Dataset excerpts START

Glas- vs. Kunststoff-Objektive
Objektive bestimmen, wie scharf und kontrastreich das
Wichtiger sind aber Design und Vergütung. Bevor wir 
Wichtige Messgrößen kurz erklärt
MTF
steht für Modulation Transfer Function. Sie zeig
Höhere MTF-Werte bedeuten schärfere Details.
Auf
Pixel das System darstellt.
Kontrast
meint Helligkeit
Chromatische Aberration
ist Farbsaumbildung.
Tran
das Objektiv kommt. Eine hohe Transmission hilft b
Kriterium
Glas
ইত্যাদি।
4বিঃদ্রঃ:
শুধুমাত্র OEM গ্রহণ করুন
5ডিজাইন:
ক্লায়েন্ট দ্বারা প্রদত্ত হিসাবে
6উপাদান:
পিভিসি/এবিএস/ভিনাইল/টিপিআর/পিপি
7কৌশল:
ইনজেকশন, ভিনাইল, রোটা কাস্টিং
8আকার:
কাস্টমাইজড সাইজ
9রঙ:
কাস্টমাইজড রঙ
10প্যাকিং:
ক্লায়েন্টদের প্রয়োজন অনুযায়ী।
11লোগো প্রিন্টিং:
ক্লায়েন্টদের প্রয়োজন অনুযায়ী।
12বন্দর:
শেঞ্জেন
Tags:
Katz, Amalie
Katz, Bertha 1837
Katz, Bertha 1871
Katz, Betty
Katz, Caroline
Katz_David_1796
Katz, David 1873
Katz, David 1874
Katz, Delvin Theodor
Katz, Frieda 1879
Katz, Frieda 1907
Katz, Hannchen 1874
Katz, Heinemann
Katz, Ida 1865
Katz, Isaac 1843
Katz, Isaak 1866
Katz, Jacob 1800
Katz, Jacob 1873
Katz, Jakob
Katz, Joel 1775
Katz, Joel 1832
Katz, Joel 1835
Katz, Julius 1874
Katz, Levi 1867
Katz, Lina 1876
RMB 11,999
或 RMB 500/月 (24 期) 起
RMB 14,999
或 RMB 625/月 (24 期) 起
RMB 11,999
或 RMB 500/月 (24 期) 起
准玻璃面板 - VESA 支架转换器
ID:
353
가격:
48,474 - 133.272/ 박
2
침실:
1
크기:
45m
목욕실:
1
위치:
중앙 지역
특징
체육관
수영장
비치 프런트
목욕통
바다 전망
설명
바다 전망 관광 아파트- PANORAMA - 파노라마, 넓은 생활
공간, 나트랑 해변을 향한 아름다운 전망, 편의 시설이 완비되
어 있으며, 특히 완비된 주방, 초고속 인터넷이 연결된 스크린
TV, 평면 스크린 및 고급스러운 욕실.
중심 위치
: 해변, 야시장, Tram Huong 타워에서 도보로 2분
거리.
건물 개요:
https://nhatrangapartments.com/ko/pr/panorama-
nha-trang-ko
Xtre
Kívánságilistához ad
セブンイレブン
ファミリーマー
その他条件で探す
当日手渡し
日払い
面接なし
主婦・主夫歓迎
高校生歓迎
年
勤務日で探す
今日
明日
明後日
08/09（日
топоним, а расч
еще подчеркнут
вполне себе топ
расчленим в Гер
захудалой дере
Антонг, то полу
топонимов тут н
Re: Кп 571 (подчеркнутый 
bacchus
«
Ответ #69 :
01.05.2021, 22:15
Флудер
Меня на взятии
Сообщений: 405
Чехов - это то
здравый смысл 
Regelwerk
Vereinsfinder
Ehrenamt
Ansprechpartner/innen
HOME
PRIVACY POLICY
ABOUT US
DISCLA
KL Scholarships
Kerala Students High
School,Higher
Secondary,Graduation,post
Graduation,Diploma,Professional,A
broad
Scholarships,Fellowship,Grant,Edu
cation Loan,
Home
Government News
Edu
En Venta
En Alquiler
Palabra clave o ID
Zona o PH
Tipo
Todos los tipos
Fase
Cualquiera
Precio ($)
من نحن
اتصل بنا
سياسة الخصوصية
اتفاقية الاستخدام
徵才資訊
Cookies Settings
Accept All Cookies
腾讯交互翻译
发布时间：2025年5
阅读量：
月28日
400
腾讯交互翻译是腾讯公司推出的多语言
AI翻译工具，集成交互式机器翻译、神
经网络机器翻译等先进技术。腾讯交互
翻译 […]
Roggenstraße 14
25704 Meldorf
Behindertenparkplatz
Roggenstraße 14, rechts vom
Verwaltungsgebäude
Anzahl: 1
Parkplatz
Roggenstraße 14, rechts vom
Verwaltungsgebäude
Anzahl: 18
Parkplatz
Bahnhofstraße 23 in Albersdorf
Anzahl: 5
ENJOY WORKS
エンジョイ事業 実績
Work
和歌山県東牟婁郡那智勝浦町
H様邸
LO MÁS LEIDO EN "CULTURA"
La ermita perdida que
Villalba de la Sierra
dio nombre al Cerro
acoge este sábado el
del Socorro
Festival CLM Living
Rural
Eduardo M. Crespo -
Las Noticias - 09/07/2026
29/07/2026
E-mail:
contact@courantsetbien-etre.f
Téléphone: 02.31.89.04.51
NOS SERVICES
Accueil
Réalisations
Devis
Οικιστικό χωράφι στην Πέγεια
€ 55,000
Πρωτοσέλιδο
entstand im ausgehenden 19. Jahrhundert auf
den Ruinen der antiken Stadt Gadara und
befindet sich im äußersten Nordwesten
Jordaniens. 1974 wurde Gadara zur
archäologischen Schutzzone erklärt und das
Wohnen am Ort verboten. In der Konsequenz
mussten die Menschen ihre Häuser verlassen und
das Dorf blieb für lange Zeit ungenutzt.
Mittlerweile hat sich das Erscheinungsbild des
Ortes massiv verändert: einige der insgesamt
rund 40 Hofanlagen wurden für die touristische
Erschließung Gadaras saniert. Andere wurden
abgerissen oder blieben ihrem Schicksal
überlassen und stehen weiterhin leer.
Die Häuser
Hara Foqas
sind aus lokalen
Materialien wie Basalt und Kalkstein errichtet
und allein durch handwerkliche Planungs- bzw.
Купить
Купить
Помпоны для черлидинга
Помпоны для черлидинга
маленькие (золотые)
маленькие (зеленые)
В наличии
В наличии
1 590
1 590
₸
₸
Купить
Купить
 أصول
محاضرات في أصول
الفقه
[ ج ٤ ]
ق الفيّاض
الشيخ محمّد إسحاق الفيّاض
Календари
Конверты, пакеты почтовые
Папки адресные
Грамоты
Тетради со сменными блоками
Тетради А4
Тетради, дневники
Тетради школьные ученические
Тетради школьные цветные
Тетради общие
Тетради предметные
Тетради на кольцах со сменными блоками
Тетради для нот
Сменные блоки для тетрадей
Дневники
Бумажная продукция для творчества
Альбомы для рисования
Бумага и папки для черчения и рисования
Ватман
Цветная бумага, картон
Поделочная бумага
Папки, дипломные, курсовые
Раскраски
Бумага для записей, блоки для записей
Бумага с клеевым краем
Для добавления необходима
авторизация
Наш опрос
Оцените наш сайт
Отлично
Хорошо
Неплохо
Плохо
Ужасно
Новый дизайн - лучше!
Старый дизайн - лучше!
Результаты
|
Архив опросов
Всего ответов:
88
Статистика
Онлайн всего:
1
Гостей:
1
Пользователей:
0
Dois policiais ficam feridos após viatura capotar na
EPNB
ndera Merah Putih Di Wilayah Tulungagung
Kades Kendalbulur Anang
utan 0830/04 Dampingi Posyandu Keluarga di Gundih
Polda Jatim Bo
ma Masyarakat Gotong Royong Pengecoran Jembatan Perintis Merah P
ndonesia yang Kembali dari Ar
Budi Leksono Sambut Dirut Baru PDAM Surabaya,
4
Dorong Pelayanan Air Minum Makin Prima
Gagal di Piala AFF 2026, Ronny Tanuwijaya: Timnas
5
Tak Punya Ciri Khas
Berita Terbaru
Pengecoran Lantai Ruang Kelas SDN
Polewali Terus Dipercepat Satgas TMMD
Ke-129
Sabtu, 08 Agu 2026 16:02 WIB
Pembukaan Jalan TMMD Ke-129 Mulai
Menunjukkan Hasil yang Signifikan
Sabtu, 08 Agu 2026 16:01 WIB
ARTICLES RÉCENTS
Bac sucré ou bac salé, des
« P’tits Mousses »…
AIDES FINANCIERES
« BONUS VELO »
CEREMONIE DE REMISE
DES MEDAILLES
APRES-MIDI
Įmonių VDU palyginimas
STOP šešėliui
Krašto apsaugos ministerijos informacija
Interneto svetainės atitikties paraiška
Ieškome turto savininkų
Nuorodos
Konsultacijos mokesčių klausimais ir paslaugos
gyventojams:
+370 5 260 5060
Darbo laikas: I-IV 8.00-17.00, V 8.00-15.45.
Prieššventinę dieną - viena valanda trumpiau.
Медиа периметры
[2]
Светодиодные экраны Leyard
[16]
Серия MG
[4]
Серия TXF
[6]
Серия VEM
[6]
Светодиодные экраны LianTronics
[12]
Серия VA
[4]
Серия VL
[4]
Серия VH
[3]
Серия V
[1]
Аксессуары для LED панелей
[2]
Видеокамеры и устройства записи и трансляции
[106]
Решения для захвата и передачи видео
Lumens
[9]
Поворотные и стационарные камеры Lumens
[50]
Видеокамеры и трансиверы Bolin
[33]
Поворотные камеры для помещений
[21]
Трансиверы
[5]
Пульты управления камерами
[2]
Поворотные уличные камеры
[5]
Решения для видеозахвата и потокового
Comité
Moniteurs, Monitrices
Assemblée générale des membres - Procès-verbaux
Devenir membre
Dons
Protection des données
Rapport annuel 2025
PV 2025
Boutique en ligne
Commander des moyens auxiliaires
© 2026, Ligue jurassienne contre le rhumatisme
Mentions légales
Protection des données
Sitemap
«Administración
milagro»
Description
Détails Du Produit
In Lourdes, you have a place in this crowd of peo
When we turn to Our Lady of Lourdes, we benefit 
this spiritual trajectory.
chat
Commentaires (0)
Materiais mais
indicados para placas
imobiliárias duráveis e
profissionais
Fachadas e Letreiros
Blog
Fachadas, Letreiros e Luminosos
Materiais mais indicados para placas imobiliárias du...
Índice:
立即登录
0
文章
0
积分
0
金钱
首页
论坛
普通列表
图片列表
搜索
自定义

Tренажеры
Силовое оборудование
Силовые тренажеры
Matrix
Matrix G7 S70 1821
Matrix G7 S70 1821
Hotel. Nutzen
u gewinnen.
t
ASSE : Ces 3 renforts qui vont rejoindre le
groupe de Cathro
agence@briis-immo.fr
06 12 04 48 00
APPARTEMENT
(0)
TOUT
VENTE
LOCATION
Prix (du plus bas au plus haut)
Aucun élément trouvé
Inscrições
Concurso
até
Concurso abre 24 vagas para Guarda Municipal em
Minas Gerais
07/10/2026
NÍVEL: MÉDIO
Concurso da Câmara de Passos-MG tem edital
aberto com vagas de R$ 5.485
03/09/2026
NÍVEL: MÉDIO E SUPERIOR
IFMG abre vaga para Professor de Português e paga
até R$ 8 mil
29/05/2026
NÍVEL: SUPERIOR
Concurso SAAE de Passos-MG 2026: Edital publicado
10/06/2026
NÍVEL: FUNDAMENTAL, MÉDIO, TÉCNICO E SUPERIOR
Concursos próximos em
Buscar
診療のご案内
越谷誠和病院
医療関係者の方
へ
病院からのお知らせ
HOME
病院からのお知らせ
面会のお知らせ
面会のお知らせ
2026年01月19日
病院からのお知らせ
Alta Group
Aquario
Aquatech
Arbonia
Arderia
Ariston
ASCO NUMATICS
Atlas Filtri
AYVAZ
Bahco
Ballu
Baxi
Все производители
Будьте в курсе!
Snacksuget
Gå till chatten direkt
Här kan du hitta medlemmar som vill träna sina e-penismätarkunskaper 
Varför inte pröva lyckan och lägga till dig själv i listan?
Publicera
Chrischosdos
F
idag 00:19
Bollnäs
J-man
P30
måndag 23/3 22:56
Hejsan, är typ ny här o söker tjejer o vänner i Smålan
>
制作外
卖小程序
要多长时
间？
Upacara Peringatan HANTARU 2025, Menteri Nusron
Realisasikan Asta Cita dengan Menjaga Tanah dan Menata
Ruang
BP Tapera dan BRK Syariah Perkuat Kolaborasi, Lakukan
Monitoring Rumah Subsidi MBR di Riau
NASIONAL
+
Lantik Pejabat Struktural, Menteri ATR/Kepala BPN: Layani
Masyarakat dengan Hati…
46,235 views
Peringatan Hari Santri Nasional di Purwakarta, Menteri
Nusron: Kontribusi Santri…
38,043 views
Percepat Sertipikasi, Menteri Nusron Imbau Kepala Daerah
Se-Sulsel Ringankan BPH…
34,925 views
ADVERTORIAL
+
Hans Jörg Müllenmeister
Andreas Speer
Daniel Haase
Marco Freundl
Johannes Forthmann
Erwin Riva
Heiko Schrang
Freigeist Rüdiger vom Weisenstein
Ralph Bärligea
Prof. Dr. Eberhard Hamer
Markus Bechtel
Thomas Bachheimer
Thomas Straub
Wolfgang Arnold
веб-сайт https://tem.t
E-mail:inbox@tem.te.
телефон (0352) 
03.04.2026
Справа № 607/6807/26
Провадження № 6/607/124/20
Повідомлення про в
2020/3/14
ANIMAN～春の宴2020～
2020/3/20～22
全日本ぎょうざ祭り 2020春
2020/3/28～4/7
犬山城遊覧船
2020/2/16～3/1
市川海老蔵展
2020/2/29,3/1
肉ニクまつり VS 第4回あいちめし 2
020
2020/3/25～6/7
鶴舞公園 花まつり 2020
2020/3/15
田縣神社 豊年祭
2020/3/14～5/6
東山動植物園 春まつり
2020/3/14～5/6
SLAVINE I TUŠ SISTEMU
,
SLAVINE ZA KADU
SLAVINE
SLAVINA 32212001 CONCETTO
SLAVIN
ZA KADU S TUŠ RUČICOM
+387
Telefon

Dataset excerpts END

#### Exercise directions
What do the lines of the material read, from the first through the line with "steht für Modulation"? Transcribe them exactly and stop there.

#### Written solution
Glas- vs. Kunststoff-Objektive
Objektive bestimmen, wie scharf und kontrastreich das
Wichtiger sind aber Design und Vergütung. Bevor wir 
Wichtige Messgrößen kurz erklärt
MTF
steht für Modulation Transfer Function. Sie zeig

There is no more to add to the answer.